§ Assignment
Search the listing below for the string "Successful", then copy every line it appears in.

§ Source material
[Start of section]
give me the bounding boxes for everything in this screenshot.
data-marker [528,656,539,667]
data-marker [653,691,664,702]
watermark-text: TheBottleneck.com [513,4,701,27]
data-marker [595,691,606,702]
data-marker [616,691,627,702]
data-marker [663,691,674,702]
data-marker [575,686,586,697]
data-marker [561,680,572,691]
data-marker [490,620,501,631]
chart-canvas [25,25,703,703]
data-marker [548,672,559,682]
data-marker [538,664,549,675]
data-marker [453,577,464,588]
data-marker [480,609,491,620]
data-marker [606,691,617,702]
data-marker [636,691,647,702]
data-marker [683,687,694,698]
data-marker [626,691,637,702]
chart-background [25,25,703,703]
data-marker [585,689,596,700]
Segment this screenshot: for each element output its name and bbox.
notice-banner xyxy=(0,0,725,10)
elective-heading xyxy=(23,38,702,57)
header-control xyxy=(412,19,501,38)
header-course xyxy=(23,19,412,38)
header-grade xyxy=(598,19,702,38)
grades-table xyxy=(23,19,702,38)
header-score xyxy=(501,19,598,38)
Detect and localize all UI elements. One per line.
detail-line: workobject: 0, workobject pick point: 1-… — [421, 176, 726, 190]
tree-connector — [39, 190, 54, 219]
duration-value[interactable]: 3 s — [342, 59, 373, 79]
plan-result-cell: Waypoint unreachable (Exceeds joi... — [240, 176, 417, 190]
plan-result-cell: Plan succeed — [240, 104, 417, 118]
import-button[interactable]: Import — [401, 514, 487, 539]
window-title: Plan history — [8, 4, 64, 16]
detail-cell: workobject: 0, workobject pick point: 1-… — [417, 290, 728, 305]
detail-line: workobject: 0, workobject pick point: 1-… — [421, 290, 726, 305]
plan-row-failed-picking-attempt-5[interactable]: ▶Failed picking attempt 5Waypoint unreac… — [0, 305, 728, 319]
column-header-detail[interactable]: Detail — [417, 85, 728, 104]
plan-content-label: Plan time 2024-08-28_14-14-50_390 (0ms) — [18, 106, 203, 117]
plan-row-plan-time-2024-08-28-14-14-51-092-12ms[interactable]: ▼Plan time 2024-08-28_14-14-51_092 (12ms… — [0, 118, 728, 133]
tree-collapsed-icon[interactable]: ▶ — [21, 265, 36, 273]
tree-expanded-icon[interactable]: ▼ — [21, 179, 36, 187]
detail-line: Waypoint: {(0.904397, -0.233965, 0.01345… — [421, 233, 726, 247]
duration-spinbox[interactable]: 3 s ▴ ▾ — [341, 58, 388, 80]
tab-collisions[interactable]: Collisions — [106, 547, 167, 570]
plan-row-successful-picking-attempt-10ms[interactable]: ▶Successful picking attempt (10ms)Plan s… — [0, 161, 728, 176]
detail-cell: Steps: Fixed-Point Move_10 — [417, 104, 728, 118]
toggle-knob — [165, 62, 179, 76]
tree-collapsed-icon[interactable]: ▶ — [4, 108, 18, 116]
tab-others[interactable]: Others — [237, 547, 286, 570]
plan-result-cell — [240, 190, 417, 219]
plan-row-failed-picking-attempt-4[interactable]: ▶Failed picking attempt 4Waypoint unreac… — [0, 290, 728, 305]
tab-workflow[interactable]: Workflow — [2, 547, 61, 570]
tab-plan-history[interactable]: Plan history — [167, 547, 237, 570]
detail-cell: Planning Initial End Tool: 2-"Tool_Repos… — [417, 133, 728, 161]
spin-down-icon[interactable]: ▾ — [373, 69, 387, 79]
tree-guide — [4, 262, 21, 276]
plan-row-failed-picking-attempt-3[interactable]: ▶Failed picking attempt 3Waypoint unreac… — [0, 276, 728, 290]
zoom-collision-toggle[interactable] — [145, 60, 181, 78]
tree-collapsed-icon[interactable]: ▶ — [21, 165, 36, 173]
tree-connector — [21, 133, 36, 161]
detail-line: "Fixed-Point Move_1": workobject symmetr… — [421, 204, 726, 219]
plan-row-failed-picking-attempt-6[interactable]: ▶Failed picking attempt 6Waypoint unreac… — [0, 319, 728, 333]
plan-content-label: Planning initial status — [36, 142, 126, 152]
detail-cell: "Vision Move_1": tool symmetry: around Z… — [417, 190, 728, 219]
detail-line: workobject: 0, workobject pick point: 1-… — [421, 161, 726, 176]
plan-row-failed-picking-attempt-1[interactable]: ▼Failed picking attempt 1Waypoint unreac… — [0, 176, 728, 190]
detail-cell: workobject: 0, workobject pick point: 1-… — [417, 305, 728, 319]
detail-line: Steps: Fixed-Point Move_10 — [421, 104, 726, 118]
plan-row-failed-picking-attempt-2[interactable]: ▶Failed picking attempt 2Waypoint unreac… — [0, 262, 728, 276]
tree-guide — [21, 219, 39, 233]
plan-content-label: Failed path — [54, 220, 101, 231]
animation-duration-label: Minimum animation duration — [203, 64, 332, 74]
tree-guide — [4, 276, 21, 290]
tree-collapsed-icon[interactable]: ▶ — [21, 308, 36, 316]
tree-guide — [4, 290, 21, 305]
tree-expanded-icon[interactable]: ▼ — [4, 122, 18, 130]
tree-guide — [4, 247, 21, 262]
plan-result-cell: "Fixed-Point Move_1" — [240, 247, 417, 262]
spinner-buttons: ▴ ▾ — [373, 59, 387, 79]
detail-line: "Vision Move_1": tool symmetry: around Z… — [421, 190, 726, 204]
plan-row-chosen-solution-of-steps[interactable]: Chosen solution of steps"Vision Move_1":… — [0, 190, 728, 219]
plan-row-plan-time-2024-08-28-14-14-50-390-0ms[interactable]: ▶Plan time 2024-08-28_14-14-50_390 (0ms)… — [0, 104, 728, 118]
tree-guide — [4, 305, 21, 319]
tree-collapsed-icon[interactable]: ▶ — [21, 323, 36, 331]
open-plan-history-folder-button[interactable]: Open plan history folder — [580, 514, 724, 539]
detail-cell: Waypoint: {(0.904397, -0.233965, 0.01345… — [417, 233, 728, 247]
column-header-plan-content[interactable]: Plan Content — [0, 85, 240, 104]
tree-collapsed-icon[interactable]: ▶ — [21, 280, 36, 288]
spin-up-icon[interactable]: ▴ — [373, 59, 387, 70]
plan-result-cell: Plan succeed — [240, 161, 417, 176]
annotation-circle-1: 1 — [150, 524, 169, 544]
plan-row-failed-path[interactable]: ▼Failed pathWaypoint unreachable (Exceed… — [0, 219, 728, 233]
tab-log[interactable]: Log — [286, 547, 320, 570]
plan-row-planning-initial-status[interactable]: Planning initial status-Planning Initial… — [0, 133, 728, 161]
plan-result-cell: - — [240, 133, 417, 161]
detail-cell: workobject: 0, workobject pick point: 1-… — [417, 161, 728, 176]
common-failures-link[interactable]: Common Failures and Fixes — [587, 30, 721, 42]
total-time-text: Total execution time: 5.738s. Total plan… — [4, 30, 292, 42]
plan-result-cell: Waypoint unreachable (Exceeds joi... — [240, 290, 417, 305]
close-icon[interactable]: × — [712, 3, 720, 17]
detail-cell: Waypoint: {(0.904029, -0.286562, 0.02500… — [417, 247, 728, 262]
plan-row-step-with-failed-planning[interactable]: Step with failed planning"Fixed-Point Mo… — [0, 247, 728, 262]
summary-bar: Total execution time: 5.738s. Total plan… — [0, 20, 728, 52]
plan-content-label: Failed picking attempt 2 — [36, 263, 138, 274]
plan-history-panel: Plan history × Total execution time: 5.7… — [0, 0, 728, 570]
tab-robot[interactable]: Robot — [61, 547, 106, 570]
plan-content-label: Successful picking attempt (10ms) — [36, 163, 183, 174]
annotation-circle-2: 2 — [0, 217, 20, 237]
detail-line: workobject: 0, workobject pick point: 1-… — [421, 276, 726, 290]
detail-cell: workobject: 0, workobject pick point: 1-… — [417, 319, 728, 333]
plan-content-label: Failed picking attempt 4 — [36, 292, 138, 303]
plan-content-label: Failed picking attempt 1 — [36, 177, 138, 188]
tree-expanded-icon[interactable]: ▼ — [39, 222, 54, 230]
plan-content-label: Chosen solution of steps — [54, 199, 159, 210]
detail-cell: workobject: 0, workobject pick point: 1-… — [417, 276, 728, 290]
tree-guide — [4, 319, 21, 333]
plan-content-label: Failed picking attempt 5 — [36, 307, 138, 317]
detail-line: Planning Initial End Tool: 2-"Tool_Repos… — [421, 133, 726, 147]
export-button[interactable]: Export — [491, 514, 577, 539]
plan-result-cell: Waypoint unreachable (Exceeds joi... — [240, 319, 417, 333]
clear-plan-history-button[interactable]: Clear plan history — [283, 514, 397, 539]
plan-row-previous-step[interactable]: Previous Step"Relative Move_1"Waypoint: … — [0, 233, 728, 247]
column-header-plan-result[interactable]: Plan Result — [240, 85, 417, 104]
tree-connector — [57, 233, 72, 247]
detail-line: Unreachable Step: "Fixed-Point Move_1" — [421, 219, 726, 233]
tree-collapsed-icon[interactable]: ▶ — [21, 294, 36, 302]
[End of section]
§ The completed task
plan-row-successful-picking-attempt-10ms[interactable]: ▶Successful picking attempt (10ms)Plan s… — [0, 161, 728, 176]
plan-content-label: Successful picking attempt (10ms) — [36, 163, 183, 174]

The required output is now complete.